Arbiom Unveils Yusto Yeast Protein as Part of “New Wave of Protein Ingredients”

French-American sustainable protein producer Arbiom has unveiled a new product, Yusto yeast protein. Produced using fermentation, Yusto is fiber-rich while also containing B vitamins and all the essential amino acids.

Described as part of a “new wave of protein ingredients”, Yusto is already globally approved for use in food. It can be used in meat and dairy alternatives, snacks, sauces, specialized nutrition products, and more.

According to Arbiom, one of Yusto’s key benefits is its umami flavor, which can mask bitterness in plant-based proteins while also allowing for a reduction in salt content. Its high fiber content can also aid digestive health. Yusto is now available for food manufacturers who are interested in using the ingredient in their products.

“Yusto is packed with proteins, we successfully explored its potential as a sustainable and protein-rich alternative in the food industry,” says an Arbiom customer.

Yeastup patties in packaging
© Yeastup

Upcycled yeast protein

Yeast ingredients are rapidly growing in popularity as a source of plant-based protein. Israeli startup Yeap is working to develop upcycled yeast protein, while the Netherlands’ revyve uses upcycled yeast to produce novel cellular proteins and fiber ingredients.

In March, a study compared beef and pea protein burger patties to those made from Yeastup yeast protein (produced using spent brewer’s yeast). The results showed that the yeast patty had an 81% lower environmental impact than the pea protein patty, which in turn had a much lower impact than beef.

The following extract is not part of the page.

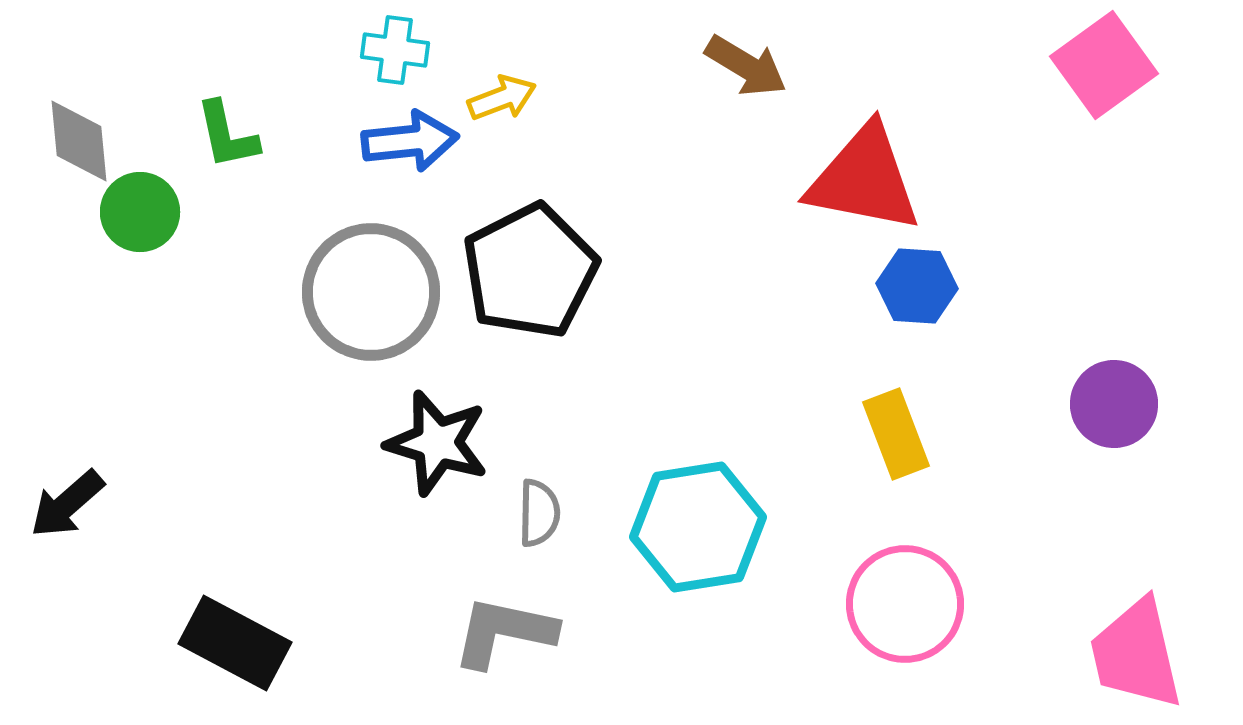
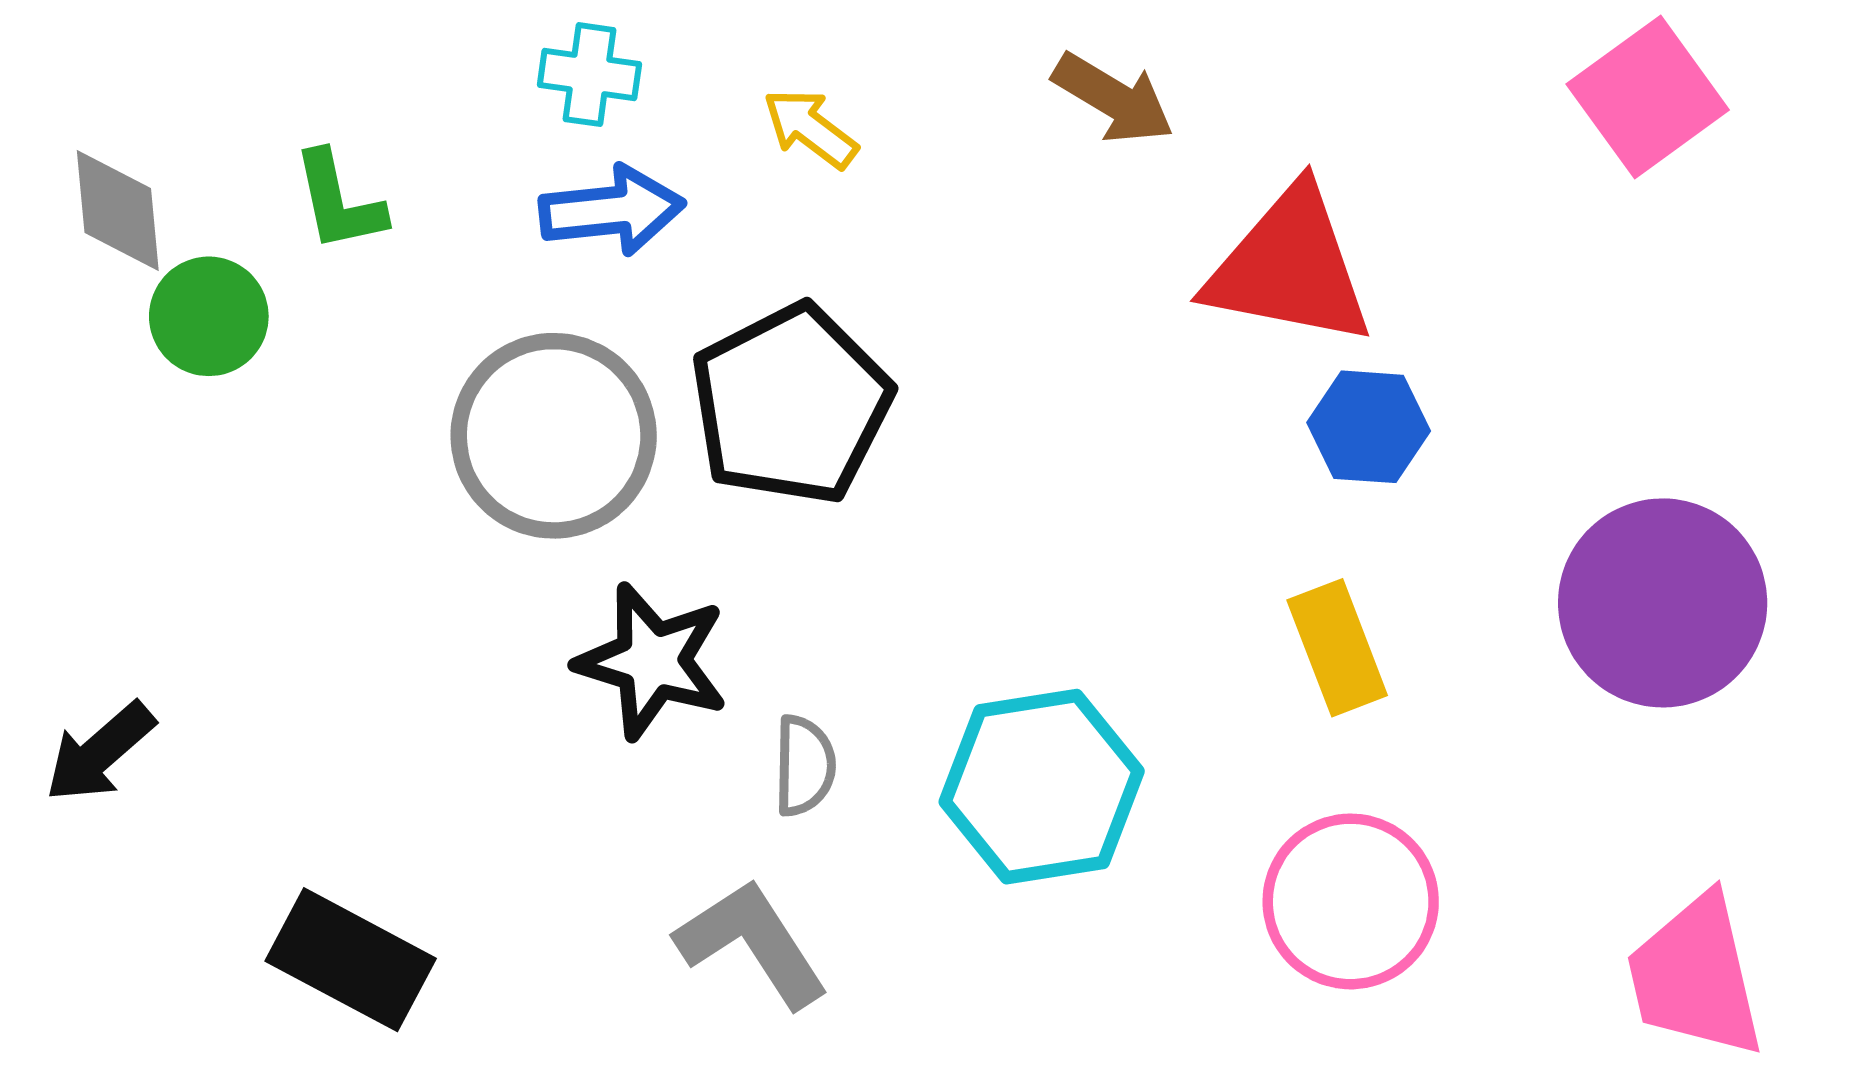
yellow arrow: (502, 98) -> (810, 128), moved, turned -122
purple circle: (1114, 404) -> (1663, 603), size x1.6
gray L-shape: (504, 632) -> (752, 943), turned 45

Spent brewer’s yeast is a byproduct of beer production, and its potential for use in food is increasingly being recognized. France’s Yeasty is working to produce protein derived from the yeast on an industrial scale, while Germany’s ProteinDistillery uses upcycled brewer’s yeast to produce what it claims is the first customizable vegan protein to fully substitute all functionalities of animal protein.

“We hope to demonstrate to our current and future project partners in the food industry the potential environmental benefits of using protein from a high-value brewery residue using a global benchmark,” said Daniel Gnos, founder of Yeastup.